Jax Pavan isn't a private eye. At most he's a bounty hunter. He's got a LOT of angst to work out, which I suppose is traditional for a main-character Jedi, but it's not even the sort of angst Mickey Spillane would consider. He's less effective at solving clues and fistfights than Inspector Gadget, so it's a good thing he quickly winds up with a large supporting cast, whether he wants them or not.
I couldn't get over the general sense that this was a PC who wanted to have a solo adventure, but bored the story lead so fast that the only solution was to retroactively shoehorn smarter, more action-efficient secondaries into the entire thing.
***
Alive in Necropolis, by Doug Dorst, is a straight-fiction novel about a cop in a town full of cemeteries.
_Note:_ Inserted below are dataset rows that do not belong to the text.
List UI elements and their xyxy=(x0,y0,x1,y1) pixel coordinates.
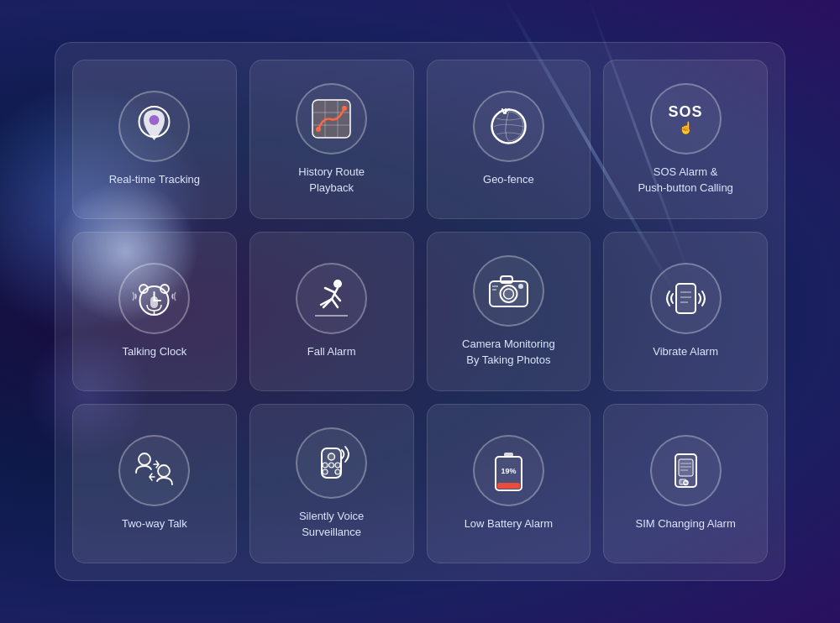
feature-grid: Real-time Tracking History RoutePlayback xyxy=(55,42,785,581)
location-pin-icon xyxy=(131,103,177,149)
svg-point-36 xyxy=(323,463,328,468)
svg-point-40 xyxy=(335,469,340,474)
low-battery-icon-circle: 19% xyxy=(473,435,544,506)
feature-card-geofence[interactable]: Geo-fence xyxy=(427,60,591,219)
svg-point-9 xyxy=(342,106,347,111)
feature-card-camera[interactable]: Camera MonitoringBy Taking Photos xyxy=(427,232,591,391)
feature-card-fall-alarm[interactable]: Fall Alarm xyxy=(249,232,414,391)
sos-text: SOS xyxy=(669,103,703,121)
fall-alarm-label: Fall Alarm xyxy=(307,344,356,359)
sim-changing-label: SIM Changing Alarm xyxy=(636,516,736,531)
sim-changing-icon-circle xyxy=(650,435,722,506)
svg-point-13 xyxy=(139,285,148,293)
camera-label: Camera MonitoringBy Taking Photos xyxy=(462,337,555,367)
talking-clock-icon xyxy=(131,275,177,322)
feature-card-sim-changing[interactable]: SIM Changing Alarm xyxy=(603,404,768,563)
feature-card-low-battery[interactable]: 19% Low Battery Alarm xyxy=(427,404,591,563)
two-way-talk-icon xyxy=(131,448,177,494)
silently-voice-icon-circle xyxy=(296,427,367,499)
geofence-icon-circle xyxy=(473,91,544,162)
svg-rect-22 xyxy=(501,276,512,283)
vibrate-alarm-icon xyxy=(663,275,709,322)
talking-clock-icon-circle xyxy=(118,263,190,334)
feature-card-vibrate[interactable]: Vibrate Alarm xyxy=(603,232,768,391)
svg-point-2 xyxy=(150,115,160,125)
sos-label: SOS Alarm &Push-button Calling xyxy=(638,165,732,195)
svg-point-24 xyxy=(503,289,513,299)
silently-voice-icon xyxy=(308,440,354,486)
fall-alarm-icon xyxy=(308,275,354,322)
geofence-icon xyxy=(486,103,532,149)
svg-point-38 xyxy=(335,463,340,468)
realtime-tracking-icon-circle xyxy=(118,91,190,162)
silently-voice-label: Silently VoiceSurveillance xyxy=(299,509,364,539)
sos-icon-circle: SOS ☝ xyxy=(650,83,722,154)
feature-card-silently-voice[interactable]: Silently VoiceSurveillance xyxy=(249,404,414,563)
svg-point-39 xyxy=(323,469,328,474)
svg-text:19%: 19% xyxy=(501,467,516,475)
svg-point-10 xyxy=(491,110,525,144)
history-route-icon-circle xyxy=(296,83,367,154)
twoway-talk-icon-circle xyxy=(118,435,190,506)
svg-point-35 xyxy=(328,453,335,460)
camera-monitoring-icon xyxy=(486,268,532,314)
feature-card-realtime-tracking[interactable]: Real-time Tracking xyxy=(72,60,237,219)
svg-point-8 xyxy=(316,127,321,132)
sos-hand-icon: ☝ xyxy=(679,121,693,134)
svg-rect-28 xyxy=(676,284,696,313)
svg-point-33 xyxy=(158,465,170,477)
camera-icon-circle xyxy=(473,255,544,327)
vibrate-label: Vibrate Alarm xyxy=(653,344,718,359)
svg-point-14 xyxy=(160,285,169,293)
realtime-tracking-label: Real-time Tracking xyxy=(109,172,200,187)
low-battery-icon: 19% xyxy=(486,448,532,494)
svg-point-32 xyxy=(139,453,150,465)
feature-card-sos[interactable]: SOS ☝ SOS Alarm &Push-button Calling xyxy=(603,60,768,219)
low-battery-label: Low Battery Alarm xyxy=(465,516,554,531)
svg-point-19 xyxy=(333,280,342,288)
svg-rect-43 xyxy=(497,483,520,489)
feature-card-twoway-talk[interactable]: Two-way Talk xyxy=(72,404,237,563)
svg-rect-51 xyxy=(680,479,686,484)
svg-point-25 xyxy=(518,284,523,289)
svg-point-37 xyxy=(329,463,334,468)
fall-alarm-icon-circle xyxy=(296,263,367,334)
feature-card-talking-clock[interactable]: Talking Clock xyxy=(72,232,237,391)
feature-card-history-route[interactable]: History RoutePlayback xyxy=(249,60,414,219)
svg-rect-46 xyxy=(679,459,693,476)
svg-rect-17 xyxy=(150,296,158,308)
sim-changing-icon xyxy=(663,448,709,494)
twoway-talk-label: Two-way Talk xyxy=(122,516,187,531)
vibrate-icon-circle xyxy=(650,263,722,334)
history-route-label: History RoutePlayback xyxy=(298,165,365,195)
talking-clock-label: Talking Clock xyxy=(123,344,187,359)
map-route-icon xyxy=(308,96,354,142)
geofence-label: Geo-fence xyxy=(483,172,534,187)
Its overarching theme examines the lengths to which love can lead various people to destroy their own futures: and though a few of the relationships have worthwhile, affirming and enhancing effects upon their principles and those around them, most of the characters proceed to wreck themselves to significant extent in the name of one "love" or another. A widow loves missionary work so much she needlessly burns through everything her late husband had set up for her retirement; a teenager deliberately covers up malicious tortures visited on himself so that one of the accessories might consider dating him.
Maybe if the plot had gotten past the introduction stage before the halfway point of the entire book, I might have found the whole amusing. Alas, I spent so much time wondering when things would start to happen that I kept falling asleep ... and, even when ill, I don't sleep with a book half-read! By the last sentence, I felt that the active plot had been moderately resolved, but so many of the other threads were "resolved" only in the sense of "sucks to have been THIS character" that I spent two days afterward feeling vaguely dejected. It doesn't even serve as a morality tale, really: no difference is shown between the successful pairing versus the requited-but-doomed sets. The message seems to be, "Don't get serious about anyone unless they've already gotten serious about you." What good is that?
***
Sacrifice and Service, by Catslyn, is one of the nine great regrets in my life. It's well-plotted, vividly characterized and described, containing a perfect ebb and flow of plot; and any online version of it I have ever found drifted into abandonfic, at best, about ten scenes before the conclusion. I keep this author and Eideann (of Highest Bidder fame) in my Autumn Equinox observance every year; I hope the troubles that clogged their storytelling will blow away with the fallen leaves, and some better spring will find them -- even if it finds them walking away from any stories I might see. They're great bards and have long since earned the little joys of creation.